Showing posts with label hpso. Show all posts
Showing posts with label hpso. Show all posts

Tuesday, August 25, 2015

Sneak peek: HPSO and Garden Conservancy Open Day Tour

This weekend I was able to preview three of the gardens to be featured in this year's Hardy Plant Society of Oregon (HPSO) and Garden Conservancy Open Day Tour. The organizers did a great job of choosing a variety of styles of gardens. There's something for everyone.

If you'd like more information, check out the tour page on the HPSO website. Tickets are greatly discounted for HPSO members; if you haven't joined HPSO, what are you waiting for? It's cheap, it's fun, and you'll get access to tours, lectures, and classes with like-minded gardeners. Did I mention that a lot of our local nurseries offer discounts to HPSO members?

On with the tour!

The Prewitt Garden:
This 1/3 acre garden blew my mind in a really great way. In addition to the most impressive potager garden I've seen in a long time, they also have a great succulent selection, and some of the biggest salvias I've ever seen. I don't get excited about edibles but this garden really inspired me. And the owners are delightful.

This Salvia 'Amistad' was well over six feet tall.







Is this the most perfect grape-covered potting bench ever?

The Mitchell Garden:
Whew, I loved this garden. The owners have done all the work themselves and they use texture and layering expertly. Repeating plants and establishing a rhythm is something I struggle with and they do this really well. They've worked in a large number of conifers into their planting, meaning their gardens look great in the dead of winter, too.











Be sure to smell Hosta plantaginea, it smells like citrus!



The Winchester Place Garden:
My apologies to Zachary and Leon: my camera battery died upon entering their garden!. I love how these two roll, with separate terraces for cocktails and dining, plus expertly designed hardscaping, with attention to sight lines. Their garden is half formal restraint and half colorful exuberance, with bright annuals repeating throughout.

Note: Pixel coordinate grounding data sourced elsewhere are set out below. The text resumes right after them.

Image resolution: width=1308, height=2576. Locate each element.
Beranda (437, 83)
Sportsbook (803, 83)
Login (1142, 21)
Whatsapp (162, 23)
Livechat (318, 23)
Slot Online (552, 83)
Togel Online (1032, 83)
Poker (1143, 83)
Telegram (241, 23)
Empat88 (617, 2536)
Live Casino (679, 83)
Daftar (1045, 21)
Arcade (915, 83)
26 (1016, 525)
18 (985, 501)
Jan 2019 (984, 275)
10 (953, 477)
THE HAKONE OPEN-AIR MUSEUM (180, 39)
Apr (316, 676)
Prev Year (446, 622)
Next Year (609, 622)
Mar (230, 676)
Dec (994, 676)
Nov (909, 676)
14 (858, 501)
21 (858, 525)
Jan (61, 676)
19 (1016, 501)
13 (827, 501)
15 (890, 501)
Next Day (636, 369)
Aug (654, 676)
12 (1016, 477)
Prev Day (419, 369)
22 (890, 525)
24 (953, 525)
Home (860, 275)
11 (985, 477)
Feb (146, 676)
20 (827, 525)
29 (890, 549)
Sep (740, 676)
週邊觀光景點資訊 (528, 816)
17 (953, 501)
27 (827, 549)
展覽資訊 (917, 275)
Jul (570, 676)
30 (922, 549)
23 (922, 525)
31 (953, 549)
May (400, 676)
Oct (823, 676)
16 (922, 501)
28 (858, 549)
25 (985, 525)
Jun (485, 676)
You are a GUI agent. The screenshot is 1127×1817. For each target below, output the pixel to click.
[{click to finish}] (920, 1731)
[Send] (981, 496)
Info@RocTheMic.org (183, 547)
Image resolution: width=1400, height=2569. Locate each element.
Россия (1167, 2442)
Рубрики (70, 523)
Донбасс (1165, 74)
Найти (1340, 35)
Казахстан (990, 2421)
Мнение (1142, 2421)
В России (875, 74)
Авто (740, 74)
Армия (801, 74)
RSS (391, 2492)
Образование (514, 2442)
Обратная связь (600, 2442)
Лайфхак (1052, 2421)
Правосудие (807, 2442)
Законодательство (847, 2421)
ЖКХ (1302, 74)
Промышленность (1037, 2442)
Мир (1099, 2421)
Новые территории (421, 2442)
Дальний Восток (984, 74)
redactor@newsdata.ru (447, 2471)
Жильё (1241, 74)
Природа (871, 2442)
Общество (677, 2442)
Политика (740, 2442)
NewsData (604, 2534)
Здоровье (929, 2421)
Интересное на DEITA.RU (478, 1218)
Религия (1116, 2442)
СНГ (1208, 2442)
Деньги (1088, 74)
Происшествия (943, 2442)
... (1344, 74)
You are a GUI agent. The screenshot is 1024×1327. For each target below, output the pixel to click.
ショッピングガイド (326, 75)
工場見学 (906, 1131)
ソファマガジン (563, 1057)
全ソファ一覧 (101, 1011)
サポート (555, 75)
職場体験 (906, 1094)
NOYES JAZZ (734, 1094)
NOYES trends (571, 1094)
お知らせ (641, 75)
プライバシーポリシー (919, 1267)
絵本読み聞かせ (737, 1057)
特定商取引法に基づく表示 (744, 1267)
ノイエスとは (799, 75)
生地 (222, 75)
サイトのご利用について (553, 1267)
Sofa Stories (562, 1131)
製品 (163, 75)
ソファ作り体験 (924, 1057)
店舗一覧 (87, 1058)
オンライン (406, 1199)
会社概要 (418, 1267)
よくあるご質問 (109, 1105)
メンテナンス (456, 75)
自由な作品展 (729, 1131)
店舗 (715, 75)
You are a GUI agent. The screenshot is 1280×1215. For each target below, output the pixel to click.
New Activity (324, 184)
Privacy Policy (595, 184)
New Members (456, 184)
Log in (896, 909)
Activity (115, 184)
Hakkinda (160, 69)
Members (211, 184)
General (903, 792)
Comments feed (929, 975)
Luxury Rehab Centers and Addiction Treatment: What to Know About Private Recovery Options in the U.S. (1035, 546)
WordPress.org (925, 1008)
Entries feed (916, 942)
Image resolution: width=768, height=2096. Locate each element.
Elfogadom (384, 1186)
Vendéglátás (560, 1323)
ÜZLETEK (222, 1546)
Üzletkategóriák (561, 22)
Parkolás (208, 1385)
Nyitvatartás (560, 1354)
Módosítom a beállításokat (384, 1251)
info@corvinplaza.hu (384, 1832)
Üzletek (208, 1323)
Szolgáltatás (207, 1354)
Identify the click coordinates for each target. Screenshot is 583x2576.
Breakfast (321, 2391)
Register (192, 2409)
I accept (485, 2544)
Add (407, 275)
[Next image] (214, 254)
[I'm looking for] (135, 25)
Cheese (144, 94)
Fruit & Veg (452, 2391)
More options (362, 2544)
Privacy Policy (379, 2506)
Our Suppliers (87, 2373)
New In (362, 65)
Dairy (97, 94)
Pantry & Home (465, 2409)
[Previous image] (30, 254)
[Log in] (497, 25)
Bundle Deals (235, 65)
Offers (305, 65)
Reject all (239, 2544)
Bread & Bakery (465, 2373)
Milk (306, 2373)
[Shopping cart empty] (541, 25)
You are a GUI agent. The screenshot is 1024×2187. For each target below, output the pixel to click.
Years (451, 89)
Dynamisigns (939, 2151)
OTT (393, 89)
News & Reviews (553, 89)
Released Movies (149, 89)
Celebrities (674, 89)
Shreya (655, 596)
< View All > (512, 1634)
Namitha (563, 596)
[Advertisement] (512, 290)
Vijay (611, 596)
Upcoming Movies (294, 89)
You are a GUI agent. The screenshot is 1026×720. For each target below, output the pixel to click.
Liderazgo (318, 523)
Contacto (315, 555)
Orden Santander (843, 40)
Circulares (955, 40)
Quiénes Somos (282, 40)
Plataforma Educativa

The tour runs next Saturday, August 29, 2015 from 10am to 4pm. Tickets can be purchased online at the HPSO website. Do yourself a favor and go! And big thanks to the owners for opening their gardens to us. We had a blast.

Thursday, July 24, 2014

How Bloomtown changed my life (with only a tiny bit of hyperbole)

Seven years ago Portland Metro hosted a "Gardens of Natural Delights" bicycle tour that showed off pesticide-free gardens. A lot of the gardens were focused on food production and they were fairly utilitarian. There was a lot of straw mulch and a slant toward function over form. The gardens were pesticide free but they weren't very beautiful.

Then we pedaled over to a different garden and my brain imploded.

My first garden

At the time I had a raised veggie bed at home that a boyfriend had built for me. Standing outside of the brain-imploding garden I remember thinking, "Gardens can be like THIS?!?" This garden was layered and exuberant and stuffed with both edible and ornamental plants and it was beautiful. I wanted a garden just like it. I think that was the moment I became a gardener, for real.

I recently spent a Monday evening dragging Greg to a bunch of HPSO open gardens. One of the visits we made was to Darcy Daniels' garden.


I met Darcy on the Garden Bloggers' Fling and as we approached her house she called out, "Have you been here before?" and I told her no.

Vegetable beds zigzag through her side yard

As we stepped into the back garden I realized that I had been there before; THIS was the garden from seven years ago. This was the garden that ignited that passion for gardening.




My camera got so excited that it crapped out and I had to take most of my photos with my phone.


I loved Darcy's garden just as much the second time. It's cozy and intimate and she has an incredible number of conifers tucked in everywhere (which I find so difficult). And it's infectious! Gardening has been one of the most wonderful, life-changing things to happen to me, so I'm thankful Bloomtown was on that tour, so many years ago.








If you're an Oregon local (or close-in Washington) and haven't joined HPSO, you're missing out. It's only $35 to join and you won't be too late to get a summer tour book. Every single week there are open gardens that you can tour for inspiration. And they bring in the best speakers during the winter. It's an incredible deal.

Has anyone else had such a lightning bolt moment with gardening? And is there a joke we can work in about de-flowering your garden innocence that won't make Darcy feel icky?